しかし材料を集め把握することは確かに成長の一種ではあるが、それらを何も考えずにただ使うだけでは、それらはただ自分に「外付け」されているに過ぎず、自分自身を成長させることはない。
材料は道具であれ知識であれ、深く触れ、深く考えることで、自分の内面と結び付いて知恵や体験といったより多くの情報をもたらす。それこそがその分野内での、自分の血肉に組み込まれる形での成長の始まりとなる。そしてこの「連結」によって成長体は、「混合せしもの」を暗示する6番目のセフィラ「クヌム」へと変化することになる。
スタンド解説
他者を「子供」以下の年齢に若返らせ、無力化できるスタンド能力。そのスタンド像は、「影」のように地面や壁に貼り付く薄っぺらい人間型で、その全身は飾り気も無くただ黒く、鳥のような嘴が伸びる頭部に付いた目だけが色を持つ。
本体のアレッシーは38歳のいい年をした大人であり、知識は年齢相応にあるが、知恵や人生経験はかなり未熟な、頭でっかちで幼稚な大人である。彼は大人の前では怖気づいてまともにコミュニケーションがとれず、子供のようなウソをついたり逃げ出したりする。逆に無力な子供相手には非常に強気であり、大人の知識量で責め立て、大人の体格で暴力を振るう。
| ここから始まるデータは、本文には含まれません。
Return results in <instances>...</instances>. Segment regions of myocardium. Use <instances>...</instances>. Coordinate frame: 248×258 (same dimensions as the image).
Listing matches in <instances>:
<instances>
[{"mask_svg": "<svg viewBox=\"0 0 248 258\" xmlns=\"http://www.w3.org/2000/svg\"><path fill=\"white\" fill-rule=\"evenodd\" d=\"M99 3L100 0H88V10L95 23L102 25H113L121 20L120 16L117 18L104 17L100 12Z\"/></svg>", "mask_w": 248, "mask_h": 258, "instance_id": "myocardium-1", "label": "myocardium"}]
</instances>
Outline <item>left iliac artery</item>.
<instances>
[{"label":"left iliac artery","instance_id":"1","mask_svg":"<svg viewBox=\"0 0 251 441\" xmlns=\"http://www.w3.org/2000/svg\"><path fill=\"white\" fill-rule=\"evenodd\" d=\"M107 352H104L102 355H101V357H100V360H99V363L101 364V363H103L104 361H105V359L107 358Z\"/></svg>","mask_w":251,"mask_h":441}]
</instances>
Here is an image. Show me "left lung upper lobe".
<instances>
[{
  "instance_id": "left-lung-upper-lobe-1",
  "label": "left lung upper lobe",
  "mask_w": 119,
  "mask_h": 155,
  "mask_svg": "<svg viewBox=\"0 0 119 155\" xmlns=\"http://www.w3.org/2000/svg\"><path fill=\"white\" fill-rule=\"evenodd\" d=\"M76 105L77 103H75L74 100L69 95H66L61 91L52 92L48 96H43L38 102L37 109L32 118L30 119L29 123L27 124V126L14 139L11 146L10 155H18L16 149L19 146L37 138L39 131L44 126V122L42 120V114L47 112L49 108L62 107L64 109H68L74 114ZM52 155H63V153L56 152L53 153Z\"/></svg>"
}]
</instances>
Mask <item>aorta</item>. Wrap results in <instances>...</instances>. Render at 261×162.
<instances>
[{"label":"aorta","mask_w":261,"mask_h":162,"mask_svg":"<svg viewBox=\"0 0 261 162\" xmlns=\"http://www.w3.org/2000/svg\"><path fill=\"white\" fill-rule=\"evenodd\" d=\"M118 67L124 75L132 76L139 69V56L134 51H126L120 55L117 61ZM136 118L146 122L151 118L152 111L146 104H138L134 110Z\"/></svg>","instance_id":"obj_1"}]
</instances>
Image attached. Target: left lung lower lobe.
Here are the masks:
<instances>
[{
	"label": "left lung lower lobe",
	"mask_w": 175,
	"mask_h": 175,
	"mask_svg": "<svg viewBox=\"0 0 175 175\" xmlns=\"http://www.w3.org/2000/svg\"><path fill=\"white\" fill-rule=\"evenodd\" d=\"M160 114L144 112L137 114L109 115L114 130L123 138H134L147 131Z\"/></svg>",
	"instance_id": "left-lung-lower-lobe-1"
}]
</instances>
そしてこの性格ゆえに彼のスタンドも真っ当ではない。彼の子供のようにちっぽけな精神エネルギーは、彼の足元にできる大人サイズの「影」と同化することで引き伸ばされる。そして「精神エネルギーの小ささ」と「スタンド体の大きさ」との不均衡によってセト神は、1つの異様な性質を得る。それは乾いたスポンジが水を吸い取るように、他者の霊体から「成長で得たもの」をごっそり吸い取る性質である。この結果その相手は自らの霊体に連動して、物理的な肉体まで若返ってしまうことになる(ちなみに霊体からの「成長で得たもの」の奪取はセト神が触れた瞬間に行われるが、肉体の若返りはその後数秒かけて起こり、その間はセト神が触れている必要はない)。
セト神で若返らせられた相手は肉体とともに脳も若返り、大人の時の記憶もどんどん薄れ失われていく。そしてもし「スタンド使い」が、スタンド能力を獲得する前の年齢まで若返らせられると、当然その者はスタンドが使えなくなってしまう。また相手が子供時代からスタンドを使えても、スタンドの体と精神力も持ち主に応じて若返ってしまう。そしてアレッシーはこのように無力化した相手をいたぶる。
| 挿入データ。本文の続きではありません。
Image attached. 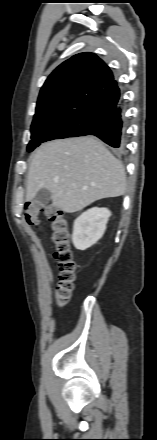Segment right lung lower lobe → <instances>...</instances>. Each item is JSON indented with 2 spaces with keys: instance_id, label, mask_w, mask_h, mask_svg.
I'll list each match as a JSON object with an SVG mask.
<instances>
[{
  "instance_id": "1",
  "label": "right lung lower lobe",
  "mask_w": 157,
  "mask_h": 440,
  "mask_svg": "<svg viewBox=\"0 0 157 440\" xmlns=\"http://www.w3.org/2000/svg\"><path fill=\"white\" fill-rule=\"evenodd\" d=\"M87 127L89 135L97 136L114 148L123 149L126 125L122 102L115 109L105 111L97 118L92 119Z\"/></svg>"
}]
</instances>
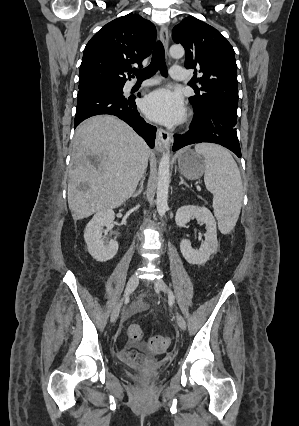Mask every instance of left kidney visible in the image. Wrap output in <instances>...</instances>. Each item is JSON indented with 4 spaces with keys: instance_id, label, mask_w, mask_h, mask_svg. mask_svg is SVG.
<instances>
[{
    "instance_id": "left-kidney-1",
    "label": "left kidney",
    "mask_w": 299,
    "mask_h": 426,
    "mask_svg": "<svg viewBox=\"0 0 299 426\" xmlns=\"http://www.w3.org/2000/svg\"><path fill=\"white\" fill-rule=\"evenodd\" d=\"M192 217L206 225L205 240L198 250L192 248L189 240L182 239L180 250L183 257L190 264L203 265L210 256L217 251V228L216 221L210 210L204 206L187 205L182 206L176 212L175 222L178 227L185 226Z\"/></svg>"
}]
</instances>
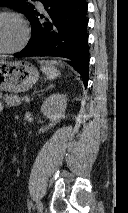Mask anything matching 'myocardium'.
Listing matches in <instances>:
<instances>
[{
	"instance_id": "obj_1",
	"label": "myocardium",
	"mask_w": 128,
	"mask_h": 213,
	"mask_svg": "<svg viewBox=\"0 0 128 213\" xmlns=\"http://www.w3.org/2000/svg\"><path fill=\"white\" fill-rule=\"evenodd\" d=\"M0 16H10L15 18L20 23L23 30V35L20 42L10 49L0 50V55H9L21 51L27 45L30 39V27L27 20L21 13L10 9L0 10Z\"/></svg>"
}]
</instances>
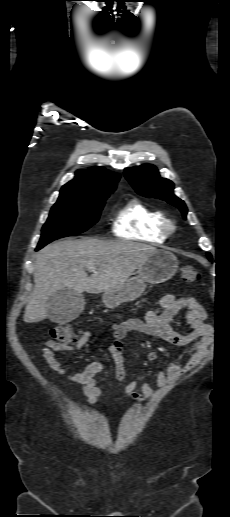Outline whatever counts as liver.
<instances>
[{
  "label": "liver",
  "instance_id": "6515ba94",
  "mask_svg": "<svg viewBox=\"0 0 230 517\" xmlns=\"http://www.w3.org/2000/svg\"><path fill=\"white\" fill-rule=\"evenodd\" d=\"M157 249L127 241L94 238L58 241L45 246L35 258V287L26 305L24 321L48 317L46 303L56 291L102 293L123 285ZM88 266L96 267L89 277Z\"/></svg>",
  "mask_w": 230,
  "mask_h": 517
}]
</instances>
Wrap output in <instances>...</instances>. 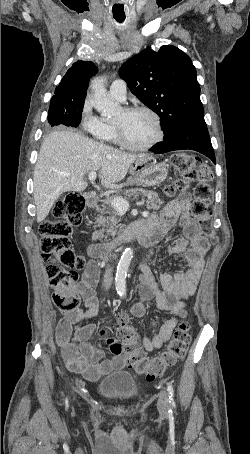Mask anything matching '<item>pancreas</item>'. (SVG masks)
<instances>
[{"instance_id":"obj_1","label":"pancreas","mask_w":250,"mask_h":454,"mask_svg":"<svg viewBox=\"0 0 250 454\" xmlns=\"http://www.w3.org/2000/svg\"><path fill=\"white\" fill-rule=\"evenodd\" d=\"M138 193H142L145 197H147V208L148 209H159L160 205L163 204V201L159 198L158 194L154 193L153 191H148L144 189H134L128 190L124 193L125 198L130 197L132 195L138 196ZM122 198V196H119ZM110 199L104 200L102 207L97 206L96 210L100 213L97 217L96 223L97 227H102L100 230L95 231L92 235V239L102 240L107 239L109 237L114 238L117 233L118 228V221L116 218V214L112 212V206L110 203ZM104 214H108V217H105ZM157 217L156 215H153ZM104 233L106 235H104Z\"/></svg>"}]
</instances>
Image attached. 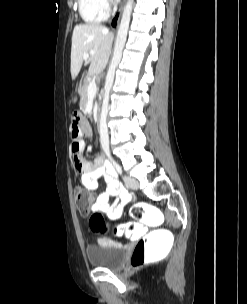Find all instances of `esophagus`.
<instances>
[{"label":"esophagus","instance_id":"34e87169","mask_svg":"<svg viewBox=\"0 0 247 304\" xmlns=\"http://www.w3.org/2000/svg\"><path fill=\"white\" fill-rule=\"evenodd\" d=\"M126 0H123L118 11L114 14V16L111 19V29L112 31H116L119 25V21L125 6Z\"/></svg>","mask_w":247,"mask_h":304}]
</instances>
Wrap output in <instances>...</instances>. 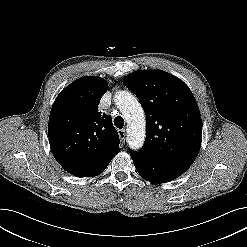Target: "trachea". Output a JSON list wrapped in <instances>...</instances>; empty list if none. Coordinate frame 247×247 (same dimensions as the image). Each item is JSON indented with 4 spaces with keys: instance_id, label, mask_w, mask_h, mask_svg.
I'll return each instance as SVG.
<instances>
[{
    "instance_id": "1",
    "label": "trachea",
    "mask_w": 247,
    "mask_h": 247,
    "mask_svg": "<svg viewBox=\"0 0 247 247\" xmlns=\"http://www.w3.org/2000/svg\"><path fill=\"white\" fill-rule=\"evenodd\" d=\"M114 125L119 128V129H122L123 126H124V119L121 117V116H117L115 119H114Z\"/></svg>"
}]
</instances>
ただしセト神による「成長で得たもの」の奪取は、相手の「肉体やスタンド」からではなく、相手の「影」からしか行えない。これにはジョジョの世界で「生物の影」が持つ、特殊な性質が関係している。
「影」という名の侵入経路
「霊的なエネルギー」が存在するジョジョの世界では、生物が作り出す「影」には特別な力がある。かの世界の生物はスタンド能力の有無にかかわらず、その肉体から常に微弱な「霊的なエネルギー」を放射している。それは太陽や照明などの物理的な「光」に簡単に打ち消されるほど弱いものだが、「影」の中ではわずかながら力を残せる。そして影の中で物質表面に貼り付いた霊的なエネルギーは、そこに「影の主」に対する「微弱な写し身」のようなものを作り出す。
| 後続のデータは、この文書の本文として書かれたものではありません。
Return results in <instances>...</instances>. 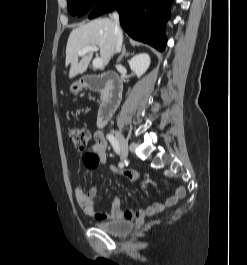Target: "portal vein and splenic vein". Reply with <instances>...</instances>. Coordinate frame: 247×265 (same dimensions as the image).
Instances as JSON below:
<instances>
[{
  "label": "portal vein and splenic vein",
  "mask_w": 247,
  "mask_h": 265,
  "mask_svg": "<svg viewBox=\"0 0 247 265\" xmlns=\"http://www.w3.org/2000/svg\"><path fill=\"white\" fill-rule=\"evenodd\" d=\"M94 51H98L97 46H87V47L83 48L82 50H80L78 52V55L83 56L88 52H94ZM92 64H93L94 68H102L103 67V60L101 58H95L93 60Z\"/></svg>",
  "instance_id": "18ae733b"
}]
</instances>
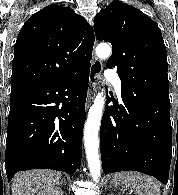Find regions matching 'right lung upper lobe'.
I'll list each match as a JSON object with an SVG mask.
<instances>
[{
    "label": "right lung upper lobe",
    "mask_w": 178,
    "mask_h": 195,
    "mask_svg": "<svg viewBox=\"0 0 178 195\" xmlns=\"http://www.w3.org/2000/svg\"><path fill=\"white\" fill-rule=\"evenodd\" d=\"M94 31L69 7L49 5L23 25L14 47L11 91L72 77L91 66Z\"/></svg>",
    "instance_id": "1"
}]
</instances>
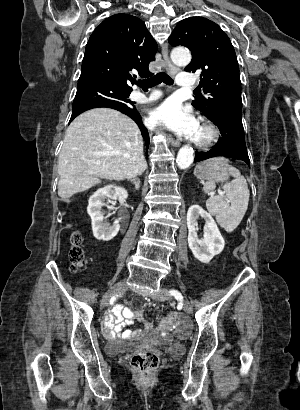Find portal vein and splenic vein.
<instances>
[{"label":"portal vein and splenic vein","instance_id":"18ae733b","mask_svg":"<svg viewBox=\"0 0 300 410\" xmlns=\"http://www.w3.org/2000/svg\"><path fill=\"white\" fill-rule=\"evenodd\" d=\"M220 194H221V195H223L224 193H223V192H221Z\"/></svg>","mask_w":300,"mask_h":410}]
</instances>
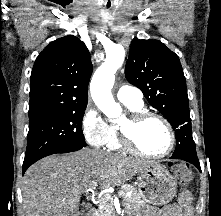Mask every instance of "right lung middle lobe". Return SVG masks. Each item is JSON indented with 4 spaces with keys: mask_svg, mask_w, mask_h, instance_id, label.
Instances as JSON below:
<instances>
[{
    "mask_svg": "<svg viewBox=\"0 0 221 216\" xmlns=\"http://www.w3.org/2000/svg\"><path fill=\"white\" fill-rule=\"evenodd\" d=\"M86 106L29 119L27 149L23 164L34 163L55 152L86 146L82 119Z\"/></svg>",
    "mask_w": 221,
    "mask_h": 216,
    "instance_id": "obj_1",
    "label": "right lung middle lobe"
}]
</instances>
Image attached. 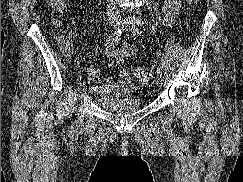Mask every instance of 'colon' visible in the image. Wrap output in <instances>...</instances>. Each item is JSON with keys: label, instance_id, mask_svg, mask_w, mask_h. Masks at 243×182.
I'll list each match as a JSON object with an SVG mask.
<instances>
[{"label": "colon", "instance_id": "obj_1", "mask_svg": "<svg viewBox=\"0 0 243 182\" xmlns=\"http://www.w3.org/2000/svg\"><path fill=\"white\" fill-rule=\"evenodd\" d=\"M189 7L194 8L196 7L200 0H186ZM48 4L56 23L60 22L61 17L63 16L64 9H65V0H48ZM60 44L61 49L65 55H69L71 53V43L67 36L60 37ZM135 77L141 81L145 82L149 78V73L146 68L144 67H137L134 70Z\"/></svg>", "mask_w": 243, "mask_h": 182}]
</instances>
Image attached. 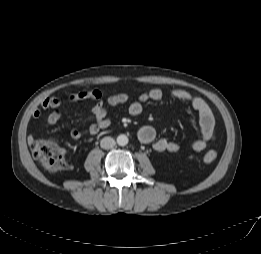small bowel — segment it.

影という写し身は通常は、単にそのような霊的現象というだけで、それ以上の意味は持たない。しかしジョジョの世界の一部の者は、この写し身を感知したり、干渉できる力を持つことがある。
霊的な写し身である影は「影の主」とつながっており、しかしそれは影の主の制御外にある。この面で影は、堅固な要塞の誰も知らない抜け道のようなものである。そして影に干渉できるスタンド能力はこの侵入経路を通じて、影の主の隙を突いた能力効果を与えることが可能となる。
スタンド解説(2)
アレッシーはその精神のちっぽけさゆえか、「真っ向」や「正々堂々」という言葉とは程遠い姑息さゆえか、自分や他者の「影」に宿る微弱な霊的エネルギーを感知し、干渉することができる。これにより、彼はまず自らのスタンドエネルギーを自分の影に流し込んで「影のスタンド」を作り出し、次いでこれを「他者の影」に重ねて相手を若返らせる能力を発動できる。この強力かつ問答無用な能力は、本来なら相手の「霊的な抵抗力」に阻まれて通用するはずのないものである。しかしセト神は相手の影という「裏口」から干渉を行い、まんまと相手を術中に落とせるのである。
「影のスタンド」であるセト神は、通常はアレッシーが地面に落とす影と同じポーズを取り、ただ頭部だけが前述した鳥の形となり目が浮かび上がる。一方でセト神は本来の影の形を変えて動くこともできる。そしてセト神は相手を若返らせようとする時には、アレッシーの足元から自らを長く伸ばして相手の影に重なる。その射程距離は約4〜5mである。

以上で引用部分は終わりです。